Setelah makan malam tadi Aifa meminta diantarkan pulang karena memang sudah larut malam.
"Terimakasih ya makan malamnya". Ucap Aifa setelah turun dari mobil Raka.
"Iya aku juga makasih sama kamu udah nemenin aku belanja keperluan nya Alta tadi sore". Ujar Raka
"Iya sama-sama".

"Ai, aku boleh ngomong sebentar sama kamu?". Tanya Raka.
"Boleh, ayo masuk". Ajak Aifa.
"Nggak perlu, disini aja nggak lama kok". Tolak Raka secara halus.
" Yaudah ke teras aja, nggak baik berdiri di samping jalan kayak gini".

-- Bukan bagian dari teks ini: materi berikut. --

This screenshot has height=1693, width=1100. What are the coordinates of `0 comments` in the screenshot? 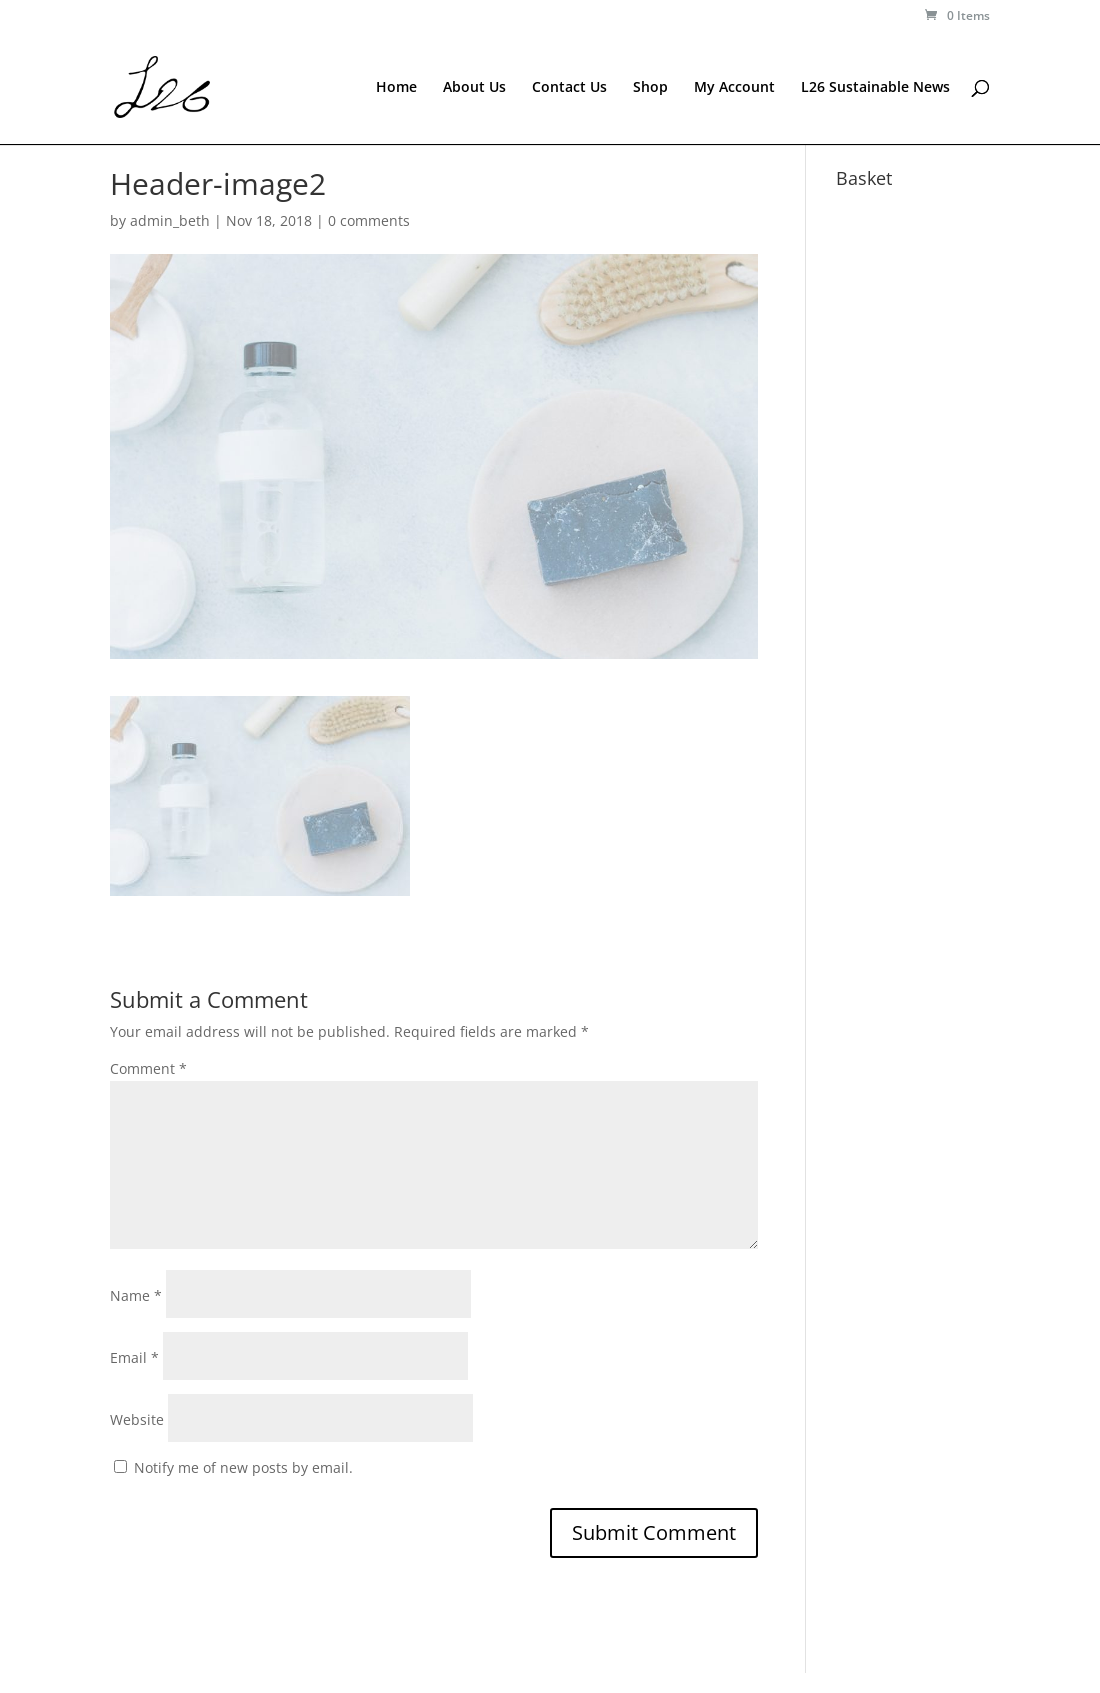 It's located at (369, 220).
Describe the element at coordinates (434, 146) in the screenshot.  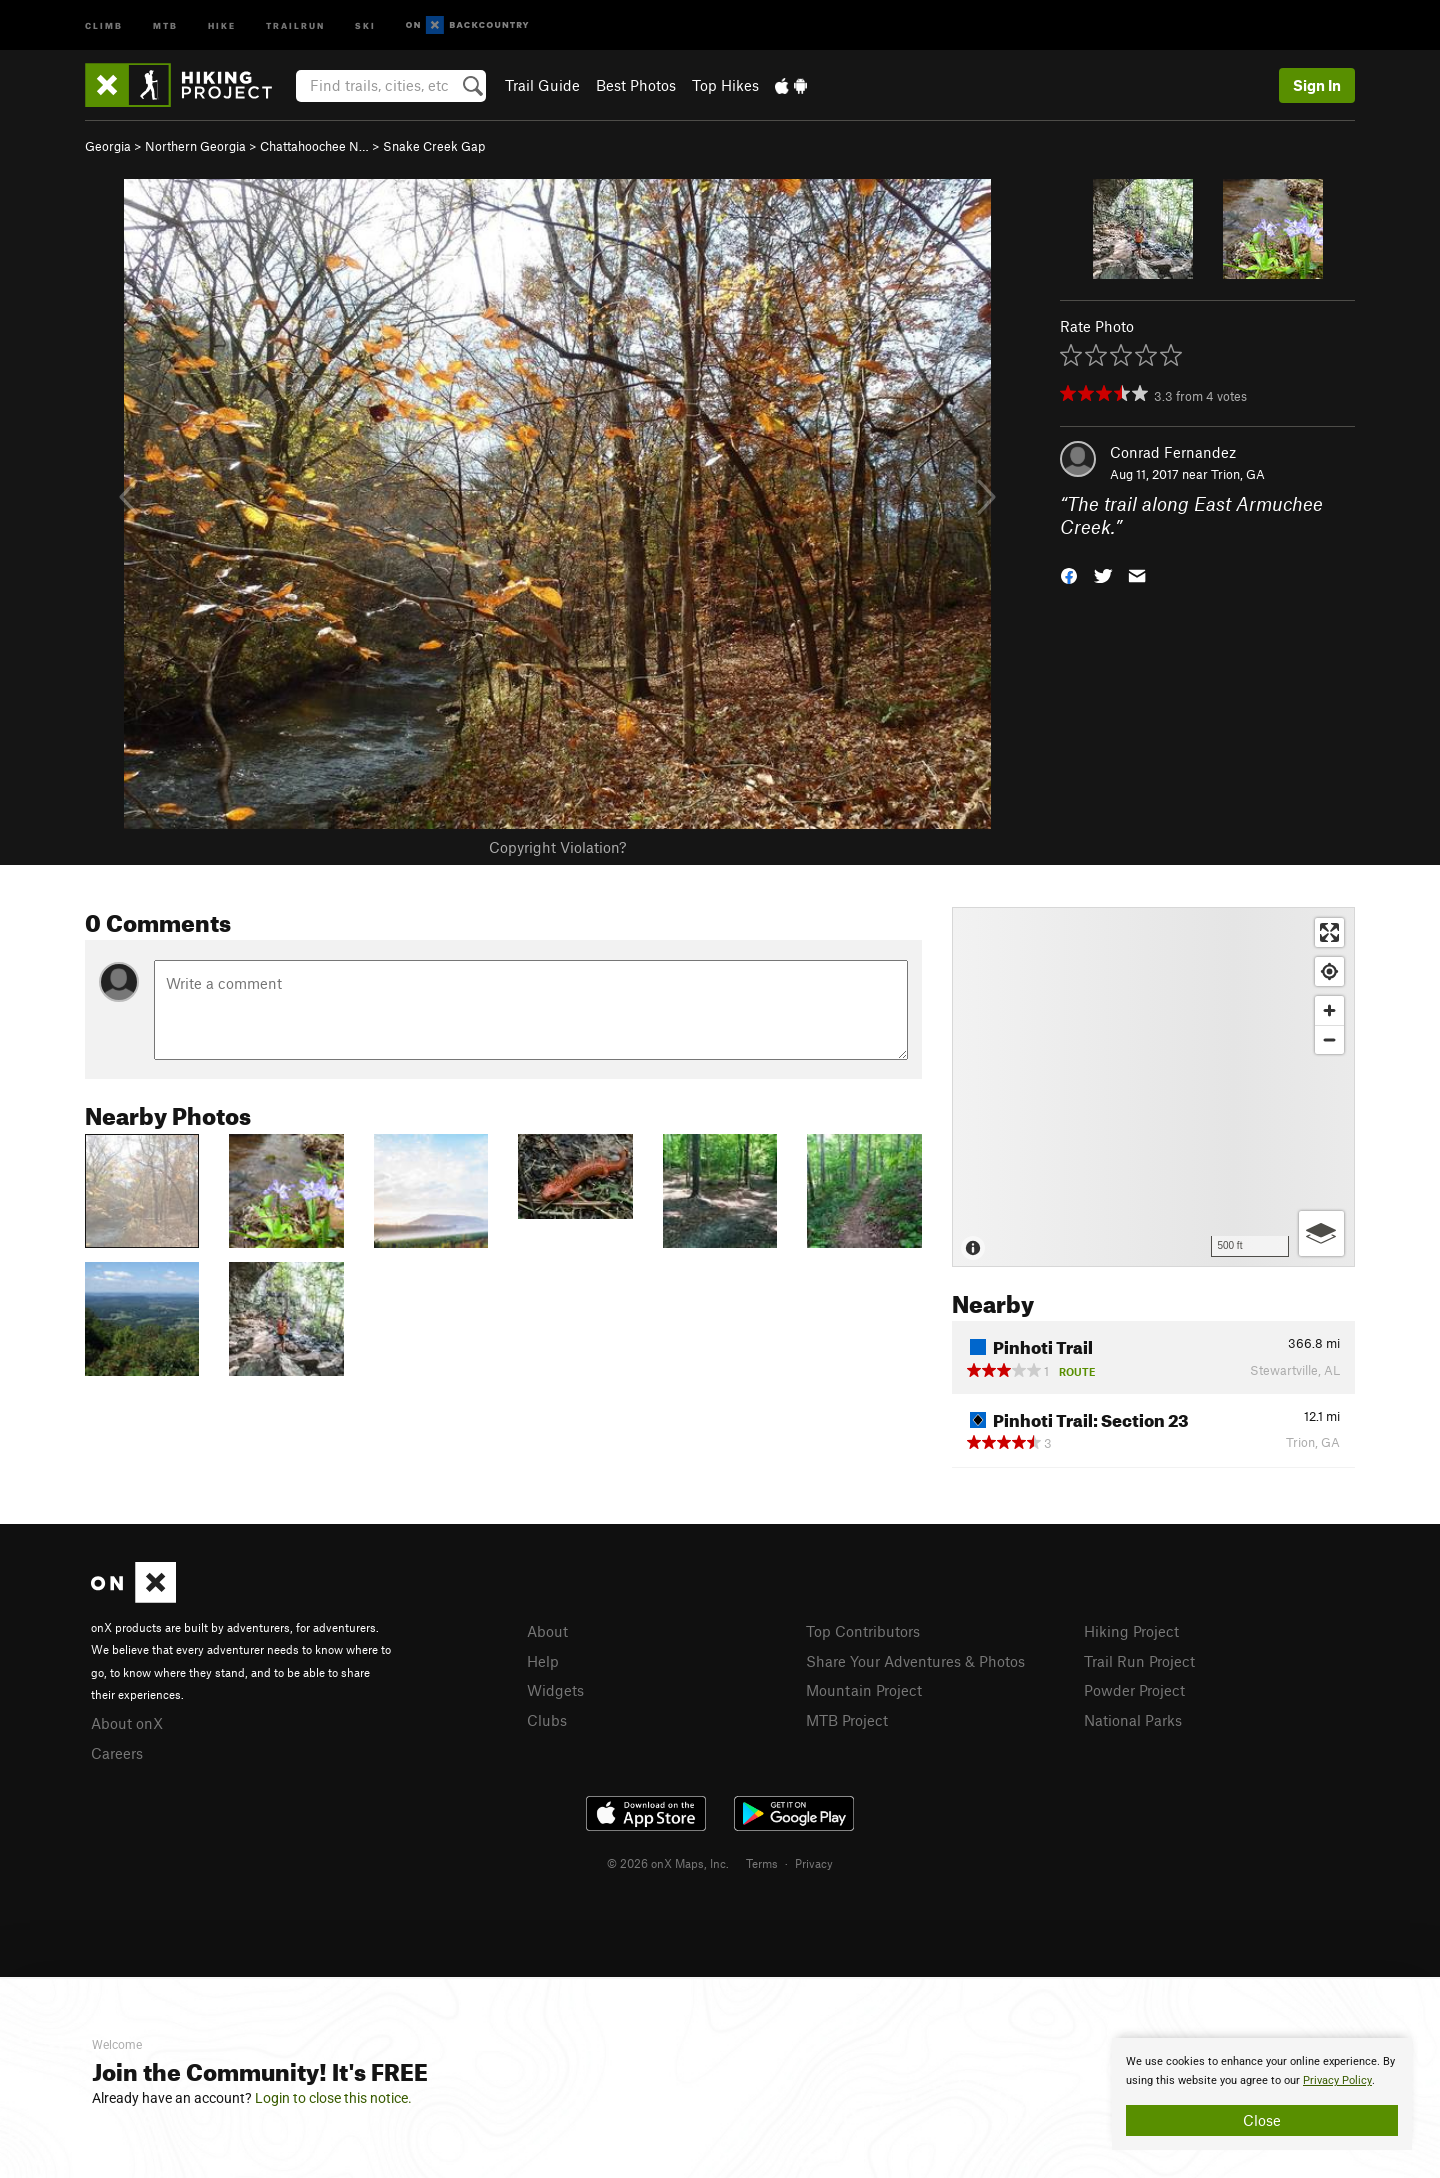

Mereka berjalan ke teras rumah Aifa.
"Silahkan duduk". Ucap Aifa kepada Raka.
" Terimakasih".
Aifa mengangguk, mendengar kata selanjutnya yang ingin dibicarakan oleh Raka. Tidak biasanya Raka mengajaknya berbicara dengan raut wajah tegang seperti ini.
"Sebenarnya aku mau menanyakan pertanyaan yang tidak begitu penting sih, cuma mau tahu aja gitu". Ucap Raka mengawali pembicaraan nya.
" Iya mau tanya apa ?". Tanya Aifa juga ikut penasaran.
" Kalau seumpama ada seseorang yang ingin mengajak kamu serius, kamu mau atau tidak ?". Tanya Raka sedikit gugup.
"Maksudnya ?". Tanya Aifa karena apa yang diucapkan oleh Raka membuat berpikir.
"Sebenarnya aku suka sama kamu Ai, aku mau ngajak kamu ke jenjang yang lebih serius, tidak hanya sebatas teman, bahkan partner kerja". Terang Raka yang di angguki oleh Aifa karena faham dengan alur pembicaraan Raka.
"Aku mengungkapkan apa yang ada di hati aku sekarang ai, sejak pertama kali ketemu sama kamu di suatu projek yang dulu, aku nggak tau kenapa kamu begitu memikat hati aku saat itu". Terang Raka lagi.
"Boleh kamu suka sama aku, boleh kamu cinta sama aku, tapi maaf untuk saat ini aku belum bisa menerima seseorang dalam hidup aku, itu hak kamu untuk mencintai seseorang dan aku juga punya hak untuk tidak mencintai orang itu, jadi aku minta maaf sekali lagi kalau aku tidak bisa atau belum bisa menerima kamu untuk saat ini". Ucap Aifa.
Raka sudah menduga ia akan ditolak seketika. Namun hatinya belum goyah untuk berpaling dari Aifa.
"Iya Ai aku tau itu, tapi disini aku mau kita sama-sama menumbuhkan rasa cinta dalam sebuah ikatan yang halal, disini aku mengatakan apa yang harus aku katakan, dan aku benar-benar serius mengatakan ini". Bantah Raka terhadap pernyataan Aifa tadi.
Aifa menghela nafasnya. Ia memandang Raka yang ada didepannya.
" Nggak Raka, aku nggak pantas sama kamu, seharusnya kamu mencari perempuan lain yang lebih dari aku, dari segi apapun".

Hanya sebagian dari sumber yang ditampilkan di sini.